When NBC offered Trump a town hall opposite Biden’s last week, a FireChuckTodd hashtag lit up social media.
This panic isn’t just a phenomenon of elected Democrats and blue checkmark liberal journalists and activists. It’s seeping into the electorate.
Among Trump supporters, there’s a widespread belief that “shy Trump voters” — i.e., people who didn’t want to admit their preference to pollsters — carried the day for Trump in 2016 and will do it again. There’s little evidence for this theory. What looked like shy voters in 2016 were actually a surge of undecided voters breaking late for Trump. That could happen again, but the problem for Trump is that there are far fewer undecideds this time around, and the few that exist seem to be leaning toward Biden.
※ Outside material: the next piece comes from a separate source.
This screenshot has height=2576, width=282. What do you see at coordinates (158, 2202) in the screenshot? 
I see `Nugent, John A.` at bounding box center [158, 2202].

Driving the shy Trump voter theory are polls showing people think their neighbors will vote for Trump. Gallup recently found that, despite Biden’s consistent lead in the polls, 56 percent believe Trump will win. That’s interesting. But how many of those people are liberals giving voice to their darkest fears?
A recent Fox News poll found that 49 percent of respondents believe their neighbors will vote for Trump; 38 percent think their neighbors will vote for Biden.
Here’s the catch: The more liberal you are, the more likely you are to believe your neighbors aren’t. “Very liberal” respondents are nearly three times more likely to think there’s a Trump voter next door.
The thing is, we know “very liberal” voters tend to live among very liberal voters, not secret Republicans. Pollster Chris Anderson, who co-conducts the Fox News poll, chalks this finding up to “a combination of 2016 PTSD and liberal anxiety.”
This same anxiety is driving liberals to the polls in record numbers. Turnout is on track to dwarf 2016 levels, which makes a repeat of Trump’s narrow Electoral College victory difficult. Indeed, nearly 30 million people have already voted. And where partisan affiliation is reported, Democrats are outvoting Republicans more than 2 to 1. In other words, fear of a 2016 replay may be the reason we won’t have one. So maybe take a Xanax, everybody?